Showing posts with label #hero. Show all posts
Showing posts with label #hero. Show all posts

Sunday, April 2, 2023

Rejected Hero

April 2, 2023
St. John’s United Church of Christ, Union, Illinois

Isaiah 50:4-9a; Mark 11:1-11[1]

There is knowledge that is based on information, and knowledge that is based on experience. The “tongue of a teacher”[2] is the voice of experience – one who has been there. I have a book on my shelf that tries to speak about historical events using the voice of experience. It is called Eyewitness to History. Most history books can tell you the who, what, where, when, and how; most history books can’t tell you what it felt like, the power and emotion of the moment, the experience.

The teacher who can “sustain the weary with a word”[3] is the one who has experienced what it is to be worn-out, exhausted, dead-tired. Isaiah speaks from his experience as a servant of God who counts that experience, and all the weariness that comes with it, as a gift. It is a gift that can empower the one who has been there to reach out to those who are living through it right now. The teacher who has experienced weariness does not turn away from the weary, but instead offers a word of understanding and encouragement to the weary soul.

We can all name someone who used their own experience to help us. Who are the mentors and teachers who have used their experience of suffering through difficult times to help you through your own struggles and trials? My high school chemistry teacher used to tell great stories about chemical reactions gone bad. He would demonstrate sometimes too, usually behind a thick shield of Plexiglas or under the hood vent. You knew he’d been there, and he wanted us to be safe, so he made sure we knew what not to do. It was teachers like Dr. Hendricks that I really connected with.

A lot of therapists have been through depression themselves, and know what it’s like to be unable to get out from under the clouds. Alcoholics Anonymous is built on the idea that people who’ve been to the gutter and back can help you get up out of the gutter. Cancer patients find great comfort in talking with someone who had what they have and lived to tell the tale.
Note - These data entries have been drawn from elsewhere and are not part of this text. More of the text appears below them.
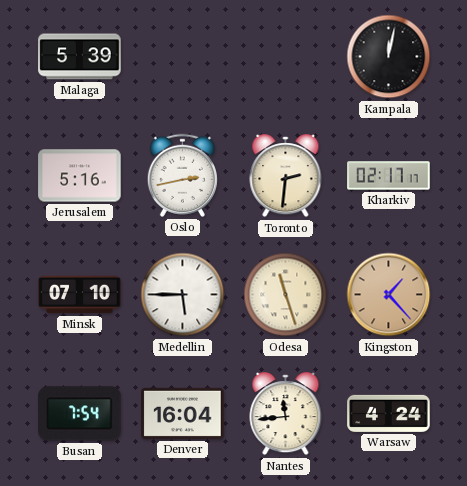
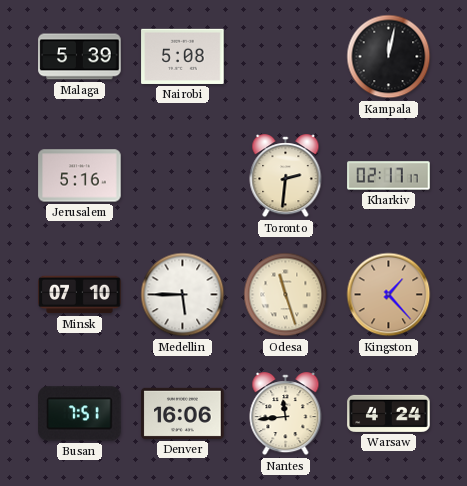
Nairobi: none -> 5:08
Oslo: 2:43 -> none
Busan: 7:54 -> 7:51
Denver: 16:04 -> 16:06
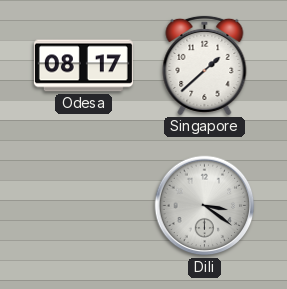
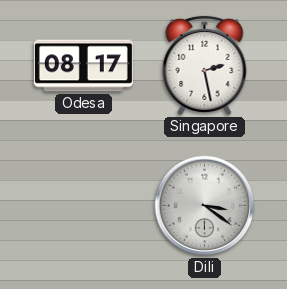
Singapore: 1:38 -> 2:28
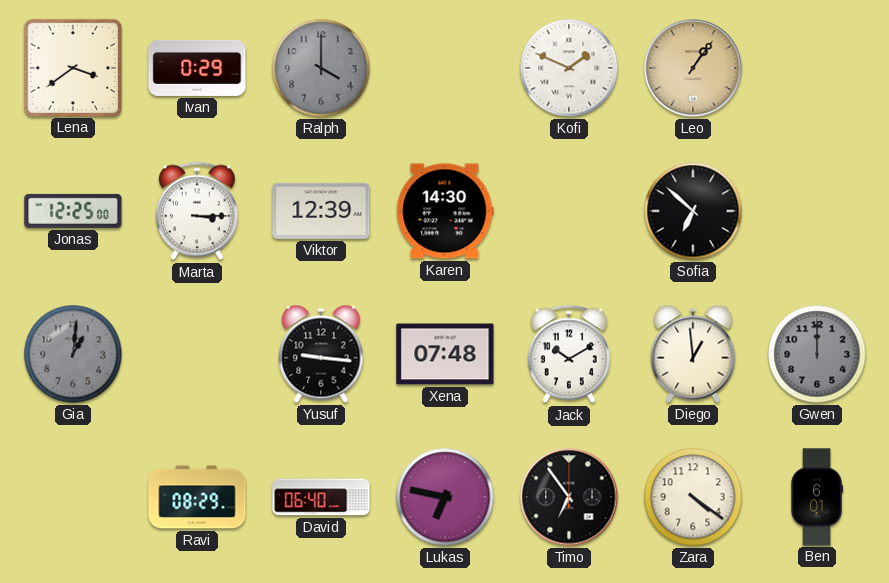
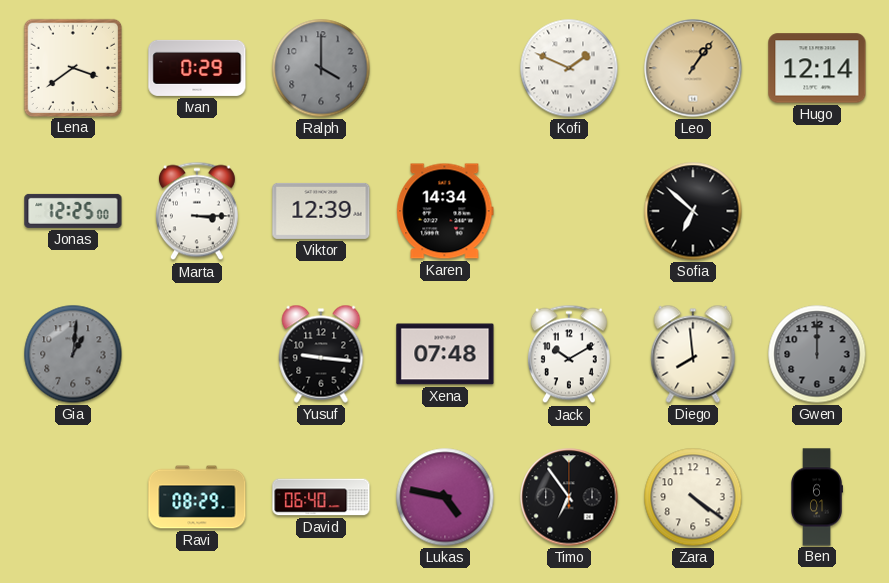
Hugo: none -> 12:14
Karen: 14:30 -> 14:34
Diego: 12:59 -> 7:59
Lukas: 6:47 -> 4:47
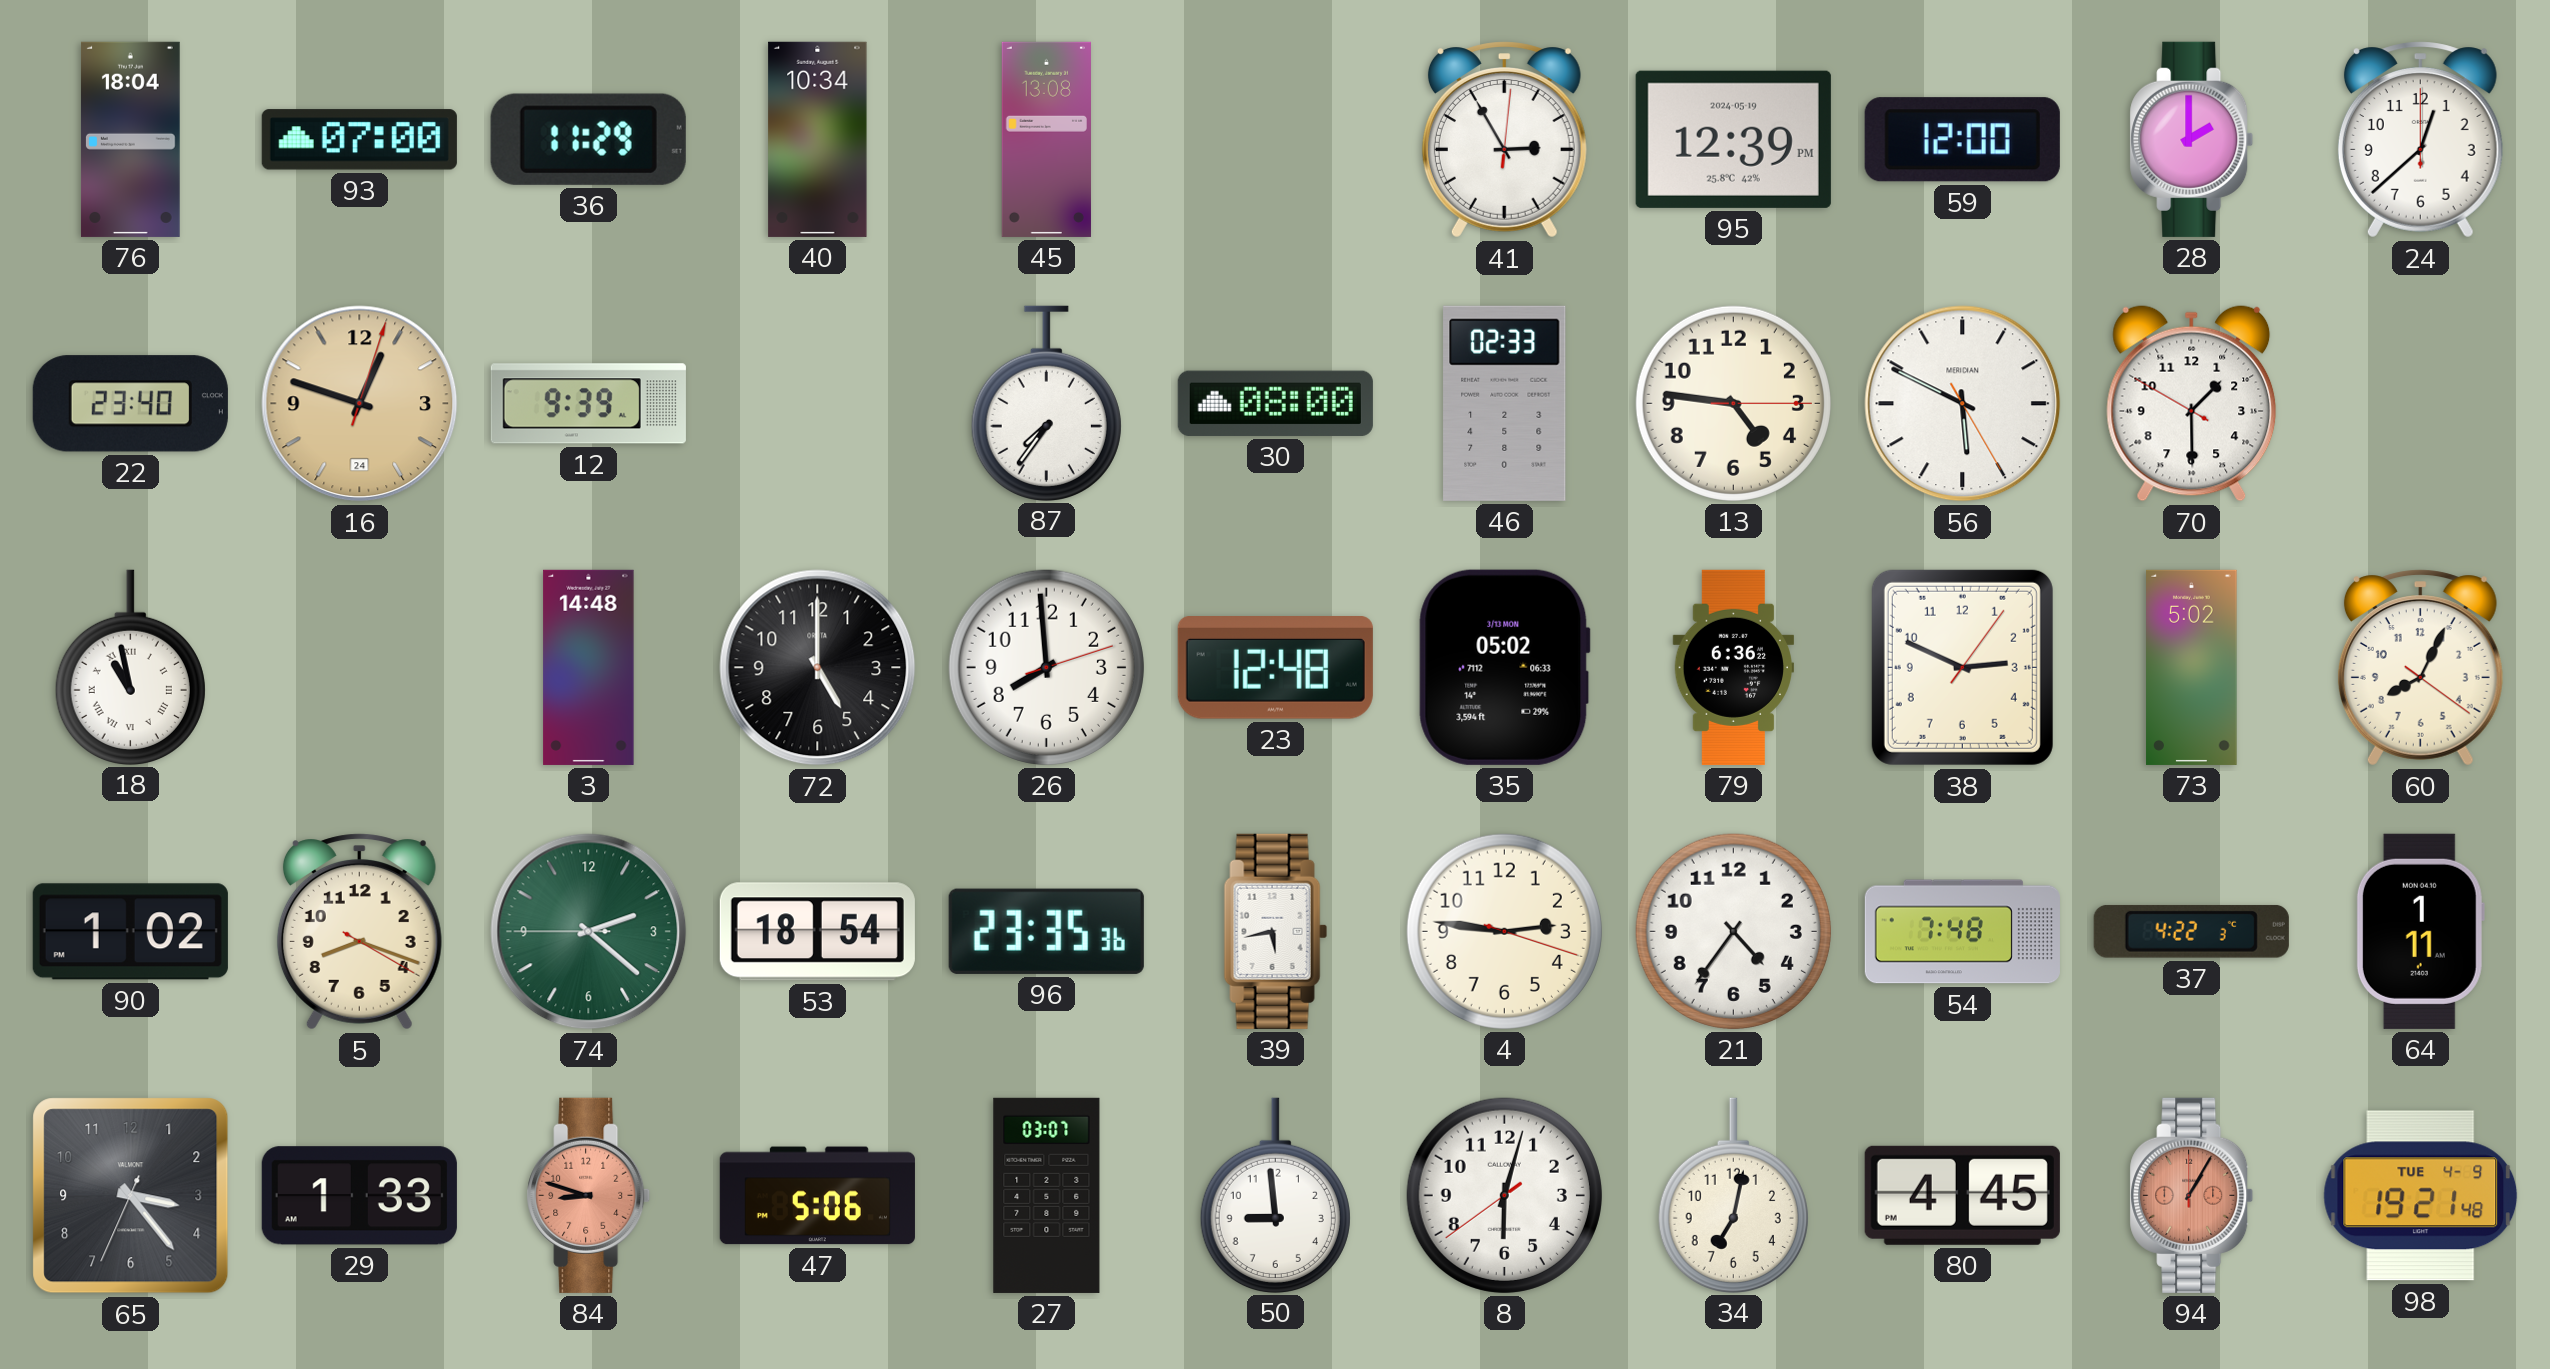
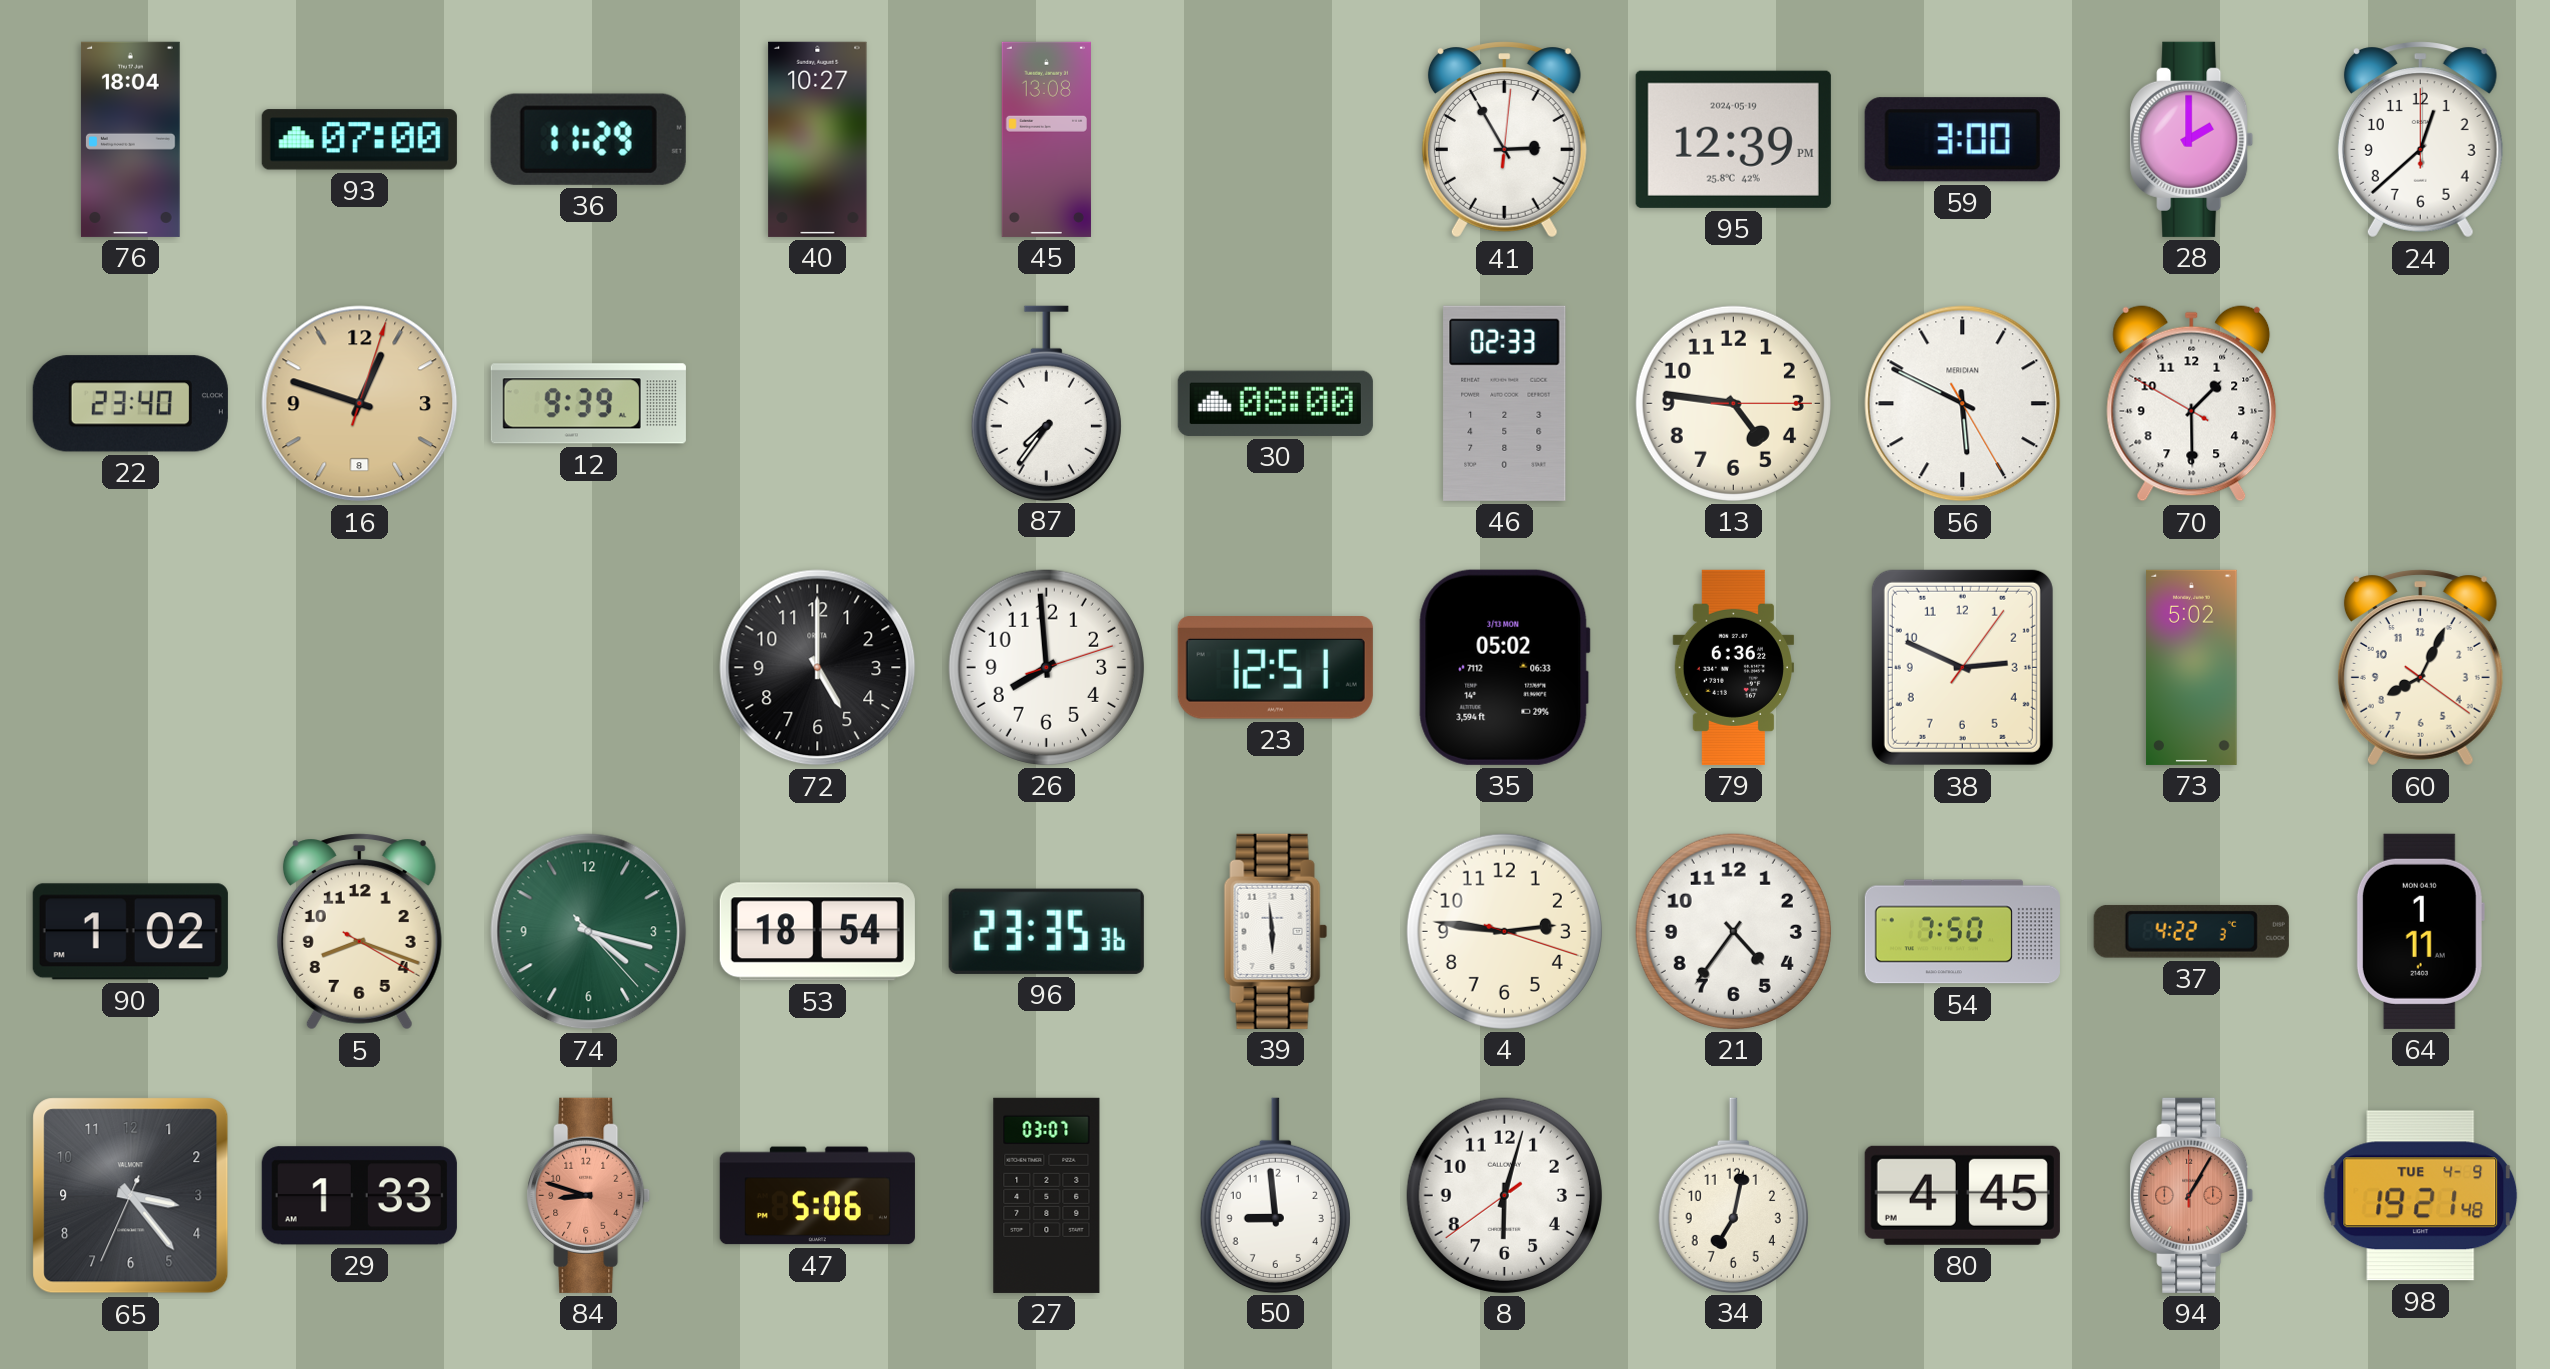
40: 10:34 -> 10:27
59: 12:00 -> 3:00
16 date: 24 -> 8
18: 10:58 -> none
3: 14:48 -> none
23: 12:48 -> 12:51
74: 2:21 -> 4:17
39: 5:43 -> 5:59
54: 7:48 -> 7:50
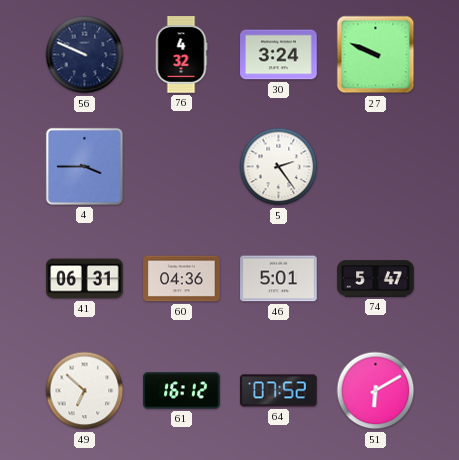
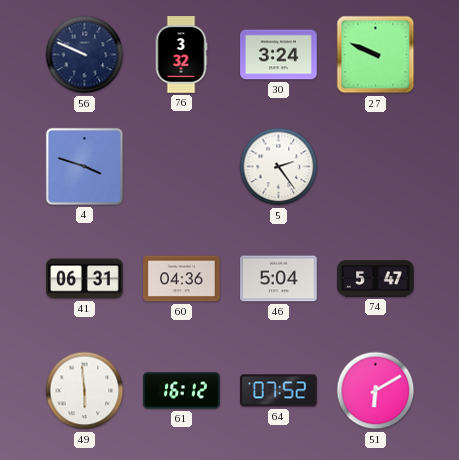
76: 4:32 -> 3:32
4: 3:45 -> 3:48
46: 5:01 -> 5:04
49: 6:52 -> 5:59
Maybe that’s part of who Jesus was. God came to the world to live as a human being, to experience our joy, to understand our fears, to know what it is to suffer and even to die. I like to think that in the person of Jesus, God became one of us so that we could hear the tongue of a teacher, the voice of experience, and know that God has been there too. For me, God is like those great teachers I really connected with.

The Gnostics in the early church denied the humanity of Jesus, believing that Jesus was only spirit and did not suffer pain. They were called heretics because it is vital to our understanding of Jesus that he was fully human as well as divine, that in Jesus Christ, God has “come to us and shared our common lot”[4] as written in the UCC Statement of Faith.

Because Jesus has been there, has experienced pain, suffering, loss, and even betrayal and death, he can sustain the weary with a word. Those who follow Christ know that God understands what it is to be human and trust that God will see us through to the very end, and beyond.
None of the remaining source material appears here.